面白いのはいずれ決別すべき子供としての象徴ではあっても、一面的に過ちだと描いていないところである。
最終的にはアドルフの冒頭の助言に従って、ジョジョはラビットになるのだから。

結局、ジョジョはアドルフを拒否するに至るのだが、それは一夜にしての別れではないように思う。
作中を追いかけていると時間が進むにつれて、(厳密に計った訳ではないので多分に感覚的ではあるが)アドルフは出現することが減少していく気がした。
それ自体がジョジョの変化を示しているように見受けられた。
これが前述したグラデーションのある成長ということを端的に示していると認識している。

吊るされた母と傍らに佇む息子

身近な人の死というのは、フィクションにおいては登場人物を変えたり、ストーリーを加速させる一種の仕掛けとして機能するものだと思う。

スカーレット・ヨハンソン演じる母ロージーの死は幼い息子にとっては大変な試練で、ジョジョにも変化が訪れる。
だが、私の捉え方としては、それでも変わったのは性質でなく行動である、と思っている。
これ以降、ジョジョは軍服を脱ぎ、ゴミ箱を漁り、ただ日々を生きることに必死になる。
しかし、そうでなくては生きていけないから、形振り構っていられなくなったから、それだけのこと。
だからストーリーでジョジョは心情としては母の死を乗り越えるに至っていないと、思っている。
裏を返すと乗り越えたときには本当に大人になったと言うことができるのではないだろうか。

エルサへの初恋

当然、彼女との関係性というのは今見てる観点からは外すことのできない要素。
その目線で見ると非常に彼女が大人びている事に納得感がある。
恐らく、作中での年齢は18歳前後をイメージしているのではないかと想定したのだが、それ以上に大人っぽい雰囲気がある。
無論、彼女の境遇が子供のままでいることを許さないというのはあるだろう。
だが、それ以上にジョジョというフィルターをを通して描いているからなのだと思う。

そう。小難しく書いているが、若い頃って少しの歳の差なのにお姉さんに見えるというあれ。
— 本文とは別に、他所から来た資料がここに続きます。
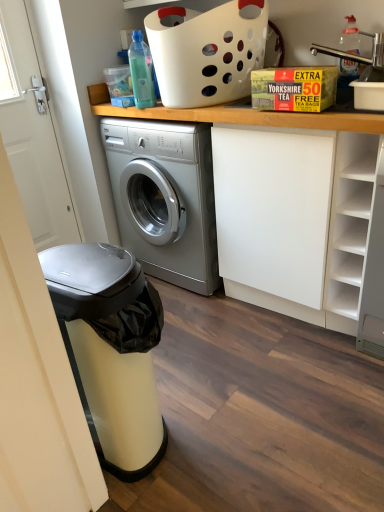 Question: Does metallic stainless steel dishwasher at left have a smaller size compared to white plastic basket at upper center?

Choices:
 (A) no
 (B) yes

Answer: (A)

Question: Is metallic stainless steel dishwasher at left facing away from white plastic basket at upper center?

Choices:
 (A) yes
 (B) no

Answer: (B)

Question: Is metallic stainless steel dishwasher at left next to white plastic basket at upper center and touching it?

Choices:
 (A) yes
 (B) no

Answer: (B)

Question: Would you say white plastic basket at upper center is part of metallic stainless steel dishwasher at left's contents?

Choices:
 (A) yes
 (B) no

Answer: (B)

Question: Considering the relative sizes of metallic stainless steel dishwasher at left and white plastic basket at upper center in the image provided, is metallic stainless steel dishwasher at left bigger than white plastic basket at upper center?

Choices:
 (A) yes
 (B) no

Answer: (A)

Question: Considering their positions, is transparent plastic bottle at upper left, arranged as the 2th bottle when viewed from the right, located in front of or behind clear plastic bottle at upper right, acting as the first bottle starting from the right?

Choices:
 (A) behind
 (B) front

Answer: (B)

Question: From the image's perspective, is transparent plastic bottle at upper left, the 1th bottle from the left, located above or below clear plastic bottle at upper right, the 2th bottle from the left?

Choices:
 (A) below
 (B) above

Answer: (A)

Question: Is point (137, 58) positioned closer to the camera than point (347, 28)?

Choices:
 (A) farther
 (B) closer

Answer: (B)

Question: Is transparent plastic bottle at upper left, the 1th bottle from the left, situated inside clear plastic bottle at upper right, acting as the first bottle starting from the right, or outside?

Choices:
 (A) outside
 (B) inside

Answer: (A)

Question: Is metallic stainless steel dishwasher at left in front of or behind white plastic basket at upper center in the image?

Choices:
 (A) behind
 (B) front

Answer: (B)

Question: From a real-world perspective, is metallic stainless steel dishwasher at left physically located above or below white plastic basket at upper center?

Choices:
 (A) above
 (B) below

Answer: (B)

Question: Looking at the image, does metallic stainless steel dishwasher at left seem bigger or smaller compared to white plastic basket at upper center?

Choices:
 (A) big
 (B) small

Answer: (A)

Question: Is metallic stainless steel dishwasher at left inside the boundaries of white plastic basket at upper center, or outside?

Choices:
 (A) inside
 (B) outside

Answer: (B)

Question: Do you think transparent plastic bottle at upper left, arranged as the 2th bottle when viewed from the right, is within yellow cardboard box at upper center, or outside of it?

Choices:
 (A) outside
 (B) inside

Answer: (A)

Question: In terms of height, does transparent plastic bottle at upper left, arranged as the 2th bottle when viewed from the right, look taller or shorter compared to yellow cardboard box at upper center?

Choices:
 (A) short
 (B) tall

Answer: (A)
そして、彼女とのシーンでは「ドイツが勝った」という嘘を告げる所にフォーカスを。
この嘘は連合国が勝ったことを知れば、エルサがいなくなってしまうかもしれないという、身勝手で自己中心的なジョジョの嘘。
ここで決定的に、大人への成長でなく、思春期への変化を描いているのだと感じた。
成熟ではなく、揺れ動く時期の自意識と相手への気遣いとの葛藤があり、最終的に自我が勝ってしまう、まさに若者らしい不安定さだと思うからだ。
だから、割とさり気なく挟まれるけれど、大事なシーン、大事なセリフだった。

大切なものは何?

さて、少し目先を変えてみる。
ここまでアドルフ「正義」(ここではその中身が正しいか否かは問わない)とエルサとの「恋」に触れてきたが、ストーリーとしてはこの対立構造が一つの軸をなしている。
そして最終的にはジョジョは「恋」を選んだわけである。

これをもう少し拡大してみると「社会的な大義」と「個人的な感情」という分類になるだろうか。
自身も含めて多くの人が社会的な大義は気まぐれのように揺れる感情よりも偉いもの、正しいもの、高尚なものとして受け止めている気がする。
勿論、感情を否定しているとまではいかないだろう、ただポリティカルコレクトでない感情は悪だと切り捨てていないだろうか。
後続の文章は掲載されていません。